Jorge José Bambo, 20 anos

"Jogo aqui desde os meus dez anos. O meu primeiro contacto com a bola foi aqui, neste pavilhão da Escola Industrial. Vesti a camisola do Clube Matolinhas antes de chegar à selecção da Universidade Eduardo Mondlane.

Neste momento estou parado e sem clube, porém, gostaria de um voltar a jogar como federado. No passado tive proposta para rumar ao profissionalismo, no entanto tive de fazer escolhas e nessa altura preferi continuar com a minha formação académica.

Estou bastante desiludido com a forma como procedem os clubes nacionais, sobretudo na forma como tratam este assunto de escalões. Alguns preferem ser eles mesmos a formar os seus próprios talentos do que ir ao mercado buscar os que já estão formados, como é o meu caso.

Sonho um dia poder jogar na equipa A Politécnica, que tem uma boa base de formação. Lamento o facto de aqui na Matola não termos clubes e ver o basquetebol profissional a degradar-se ainda mais."

Willfred Nhabanga, 21 anos de idade

"Entrei para esta academia, diga-se de passagem, com apenas 10 anos. Naquela altura existia aqui o Desportivo da Matola. Porém, devo dizer que independentemente dessa confusão entre clube e um grupo recreativo, formei-me cá, neste pavilhão.

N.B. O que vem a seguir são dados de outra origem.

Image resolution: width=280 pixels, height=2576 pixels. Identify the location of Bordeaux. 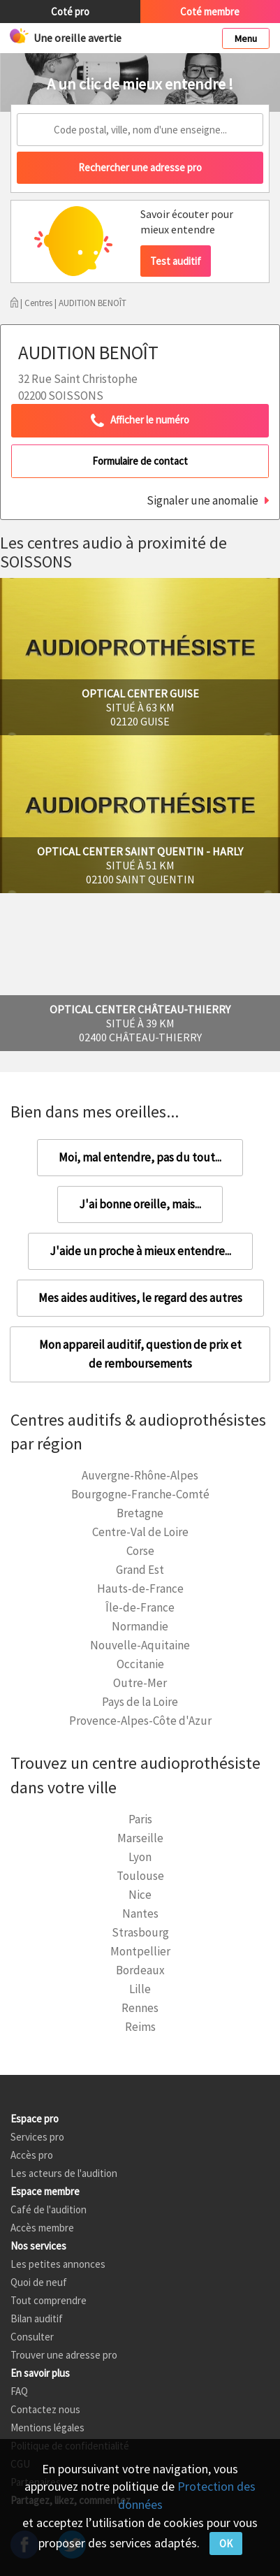
(140, 1970).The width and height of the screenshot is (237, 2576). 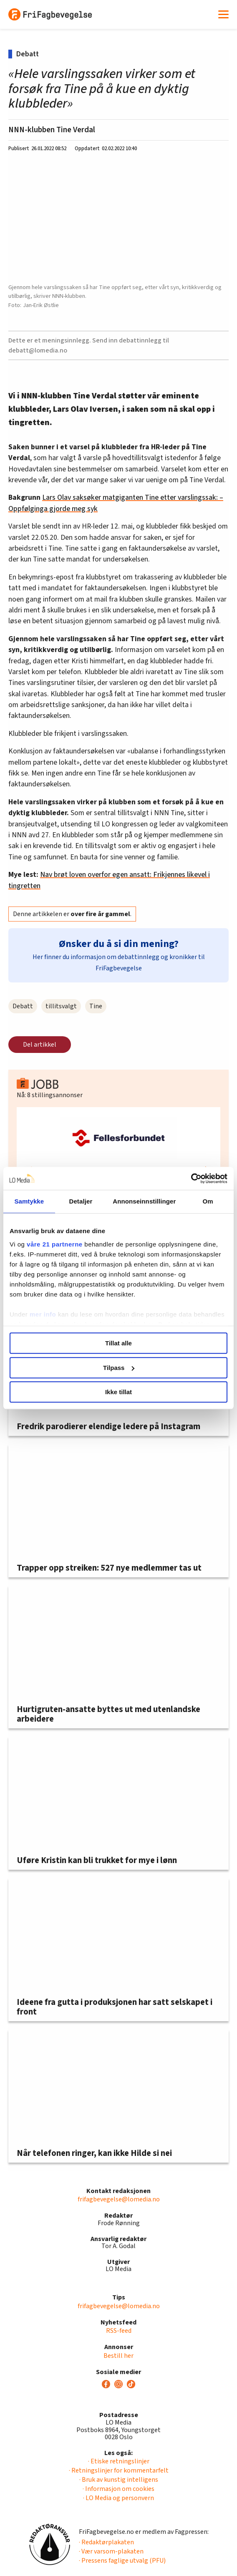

Tive passagens pelas equipas juvenis do Desportivo de Maputo para além de ter representando a Escola Secundária da Matola, na qualidade de capitão, na primeira edição do Basquet Show. Representei igualmente a província de Maputo nos Jogos Desportivos Escolares Nacionais de 2011.

Cheguei a vestir a camisola do Ferroviário de Maputo na qualidade de júnior, contudo fui obrigado a abandonar o basquetebol federado em 2008 por motivos académicos. Não penso em voltar ao basquetebol federado, prefiro jogar aqui ao lado dos meus amigos e ensinar o que sei aos que me seguem."

Ricardo Lourenço, 16 anos

"Cheguei aqui há sensivelmente sete anos. Naquela altura estava-se a organizar um torneio de mini-básquete entre bairros e fui chamado a representar o bairro de 700, que treinava aqui. Já jogava basquetebol na Escola Secundária da Matola e em 2011 fui chamado a representar a província de Maputo nos Jogos Desportivos Escolares.

Fui para o Ferroviário de Maputo onde hoje alinho na equipa juvenil. Porém, é aqui na Matola que gostaria de jogar se houver clubes e rodagem de competições. Aqui continuarei a jogar porque sinto que, apesar de não ser um clube, adquiro mais habilidades."

Alcídio Maússe, 32 anos

"Comecei a jogar aqui quando tinha apenas 11 anos e com um grupo de amigos. Na altura sonhávamos em ser grandes estrelas, daquelas que víamos pela televisão. Aos 13 anos rumei ao Maxaquene onde militei nas fileiras dos iniciados até chegar aos juniores. Parei de jogar quando chegou a vez de entrar para a faculdade embora nunca tenha deixado de praticar a modalidade, aqui na Escola Industrial.

Quando terminei a faculdade não podia voltar ao básquete federado devido ao trabalho e consolei-me vindo para aqui. Fundámos, a dada altura, uma espécie de clube que participava em torneios. Faliu mas logo a seguir constituímos o Matolinhas, que existe até hoje.

Aqui por mais que sejamos um só grupo, constituído por amantes do basquetebol, existem três tipos de atletas, nomeadamente: os que precisam de clubes, os que por vários motivos abandonaram o basquetebol federado e os reformados, como é o meu caso. E sempre foi assim.

Há dias em que jogadores profissionais e de clubes já firmados como o Maxaquene e o Ferroviário de Maputo, sobretudo no fim-de-semana, aparecem para se divertir connosco. E com os meus 32 anos devo dizer que isto é uma verdadeira escola de basquetebol."